Bhirrana, also Bhirdana and Birhana, (IAST: Bhirḍāna) is an archaeological site, located in a small village in the Fatehabad district of the north Indian state of Haryana. Bhirrana's earliest archaeological layers contained two charcoal samples dating to the 8th-7th millennium BCE, predating the Indus Valley civilisation, but occurring in the same levels with Hakra Ware pottery which had been dated to the 4th millennium BCE in other sites of the region, as well as "about half a dozen" other charcoal samples from the early levels of Bhirrana dated 3200-2600 BCE, and smelted copper artefacts indicating a Chalcolithic rather than Neolithic stage of development. The site is one of the many sites seen along the channels of the seasonal Ghaggar river, identified by ASI archeologists to be the Post-IVC, Rigvedic Saraswati river of c. 1500 BCE.

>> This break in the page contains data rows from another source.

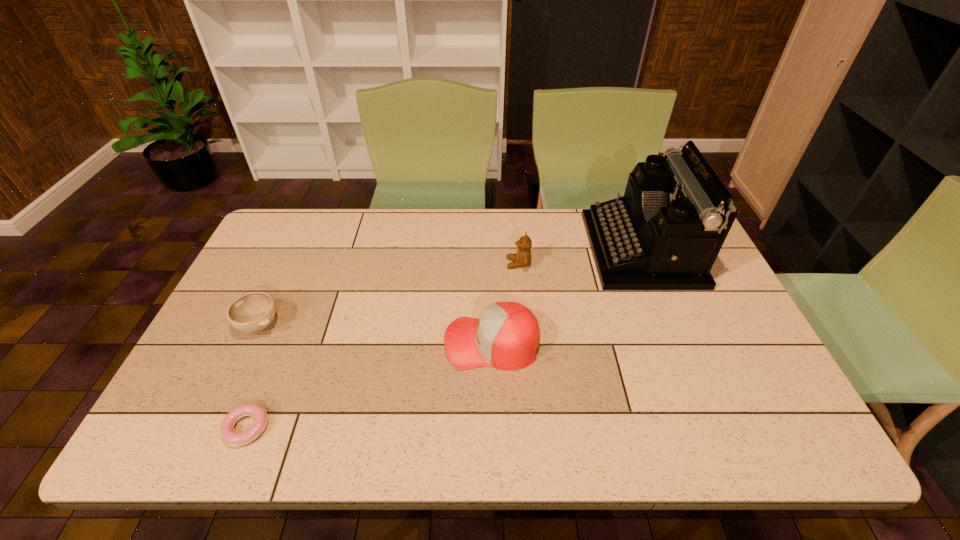 You are a GUI agent. You are given a task and a screenshot of the screen. Output one action in this format:
    pyautogui.click(x=<x>, y=<y>)
    Task: Click on the object that is positioned at the near edge
    
    Given the screenshot: What is the action you would take?
    pyautogui.click(x=228, y=435)

Image resolution: width=960 pixels, height=540 pixels. What are the coordinates of `bowl located in the left edge section of the desktop` in the screenshot? It's located at pyautogui.click(x=252, y=312).

Image resolution: width=960 pixels, height=540 pixels. In order to click on doughnut located in the left edge section of the desktop in this screenshot , I will do `click(228, 435)`.

The width and height of the screenshot is (960, 540). I want to click on object at the right edge, so click(x=665, y=233).

Find the location of `object situated at the near left corner`. object situated at the near left corner is located at coordinates (228, 435).

The width and height of the screenshot is (960, 540). I want to click on object that is positioned at the far right corner, so click(x=665, y=233).

The height and width of the screenshot is (540, 960). In order to click on free region at the far edge in this screenshot , I will do `click(486, 222)`.

The image size is (960, 540). In order to click on vacant region at the near edge of the desktop in this screenshot , I will do `click(325, 430)`.

This screenshot has height=540, width=960. Identify the location of vacant space at the left edge of the desktop. (229, 351).

In order to click on blank space at the far left corner in this screenshot , I will do `click(286, 246)`. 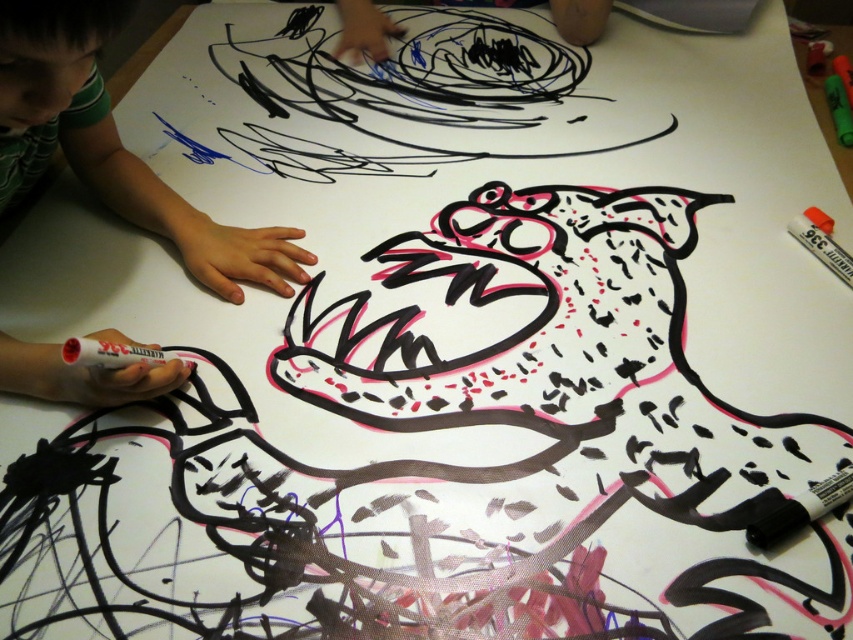 Question: Does green matte skin at upper left have a larger size compared to white matte marker at upper right?

Choices:
 (A) no
 (B) yes

Answer: (B)

Question: Is white matte sharpie at lower left below white matte marker at upper right?

Choices:
 (A) yes
 (B) no

Answer: (A)

Question: Is white matte sharpie at lower left to the left of white matte marker at upper right from the viewer's perspective?

Choices:
 (A) yes
 (B) no

Answer: (A)

Question: Among these objects, which one is nearest to the camera?

Choices:
 (A) green matte skin at upper left
 (B) white matte sharpie at lower left
 (C) white matte marker at upper right

Answer: (A)

Question: Estimate the real-world distances between objects in this image. Which object is farther from the white matte marker at upper right?

Choices:
 (A) white matte sharpie at lower left
 (B) green matte skin at upper left

Answer: (B)

Question: Which point appears closest to the camera in this image?

Choices:
 (A) (143, 392)
 (B) (821, 240)

Answer: (A) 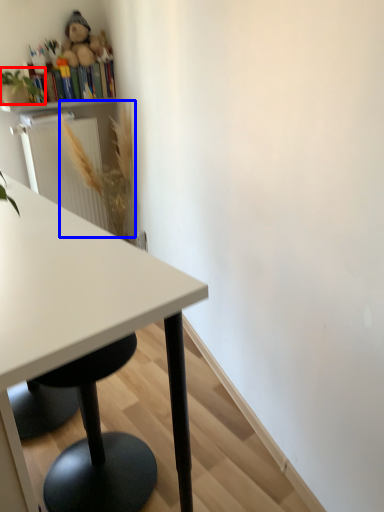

Scholarly interpretation and dating of Bhirrana, as with a number of other archaeological sites of ancient India, has been subject to contestation regarding the methodologies and ideology of the Archaeological Survey of India (ASI): many senior officials of the ASI have been "embroiled in controversies" over pseudo-"scientific" efforts to legitimate the Hindutva ideology which identifies the ancient Harappans (incorrectly) with the Vedas and Sanskrit, in order to synthesize the nationalist narrative of Indian civilization as indigenous and continuous since its beginning, allegedly originating from the banks of the Saraswati River (rather than the Indus). A superintending archaeologist of the Bhirrana excavations was quoted as promoting the association of Harappans with the Vedas and the Saraswati river, and questions are being raised about the scientific quality of the excavations. Archaeologist Gregory Possehl—a leading expert of the Indus Valley civilization—expressed reservations "about temporal assertions made on the basis of radiocarbon dates" from Bhirrana.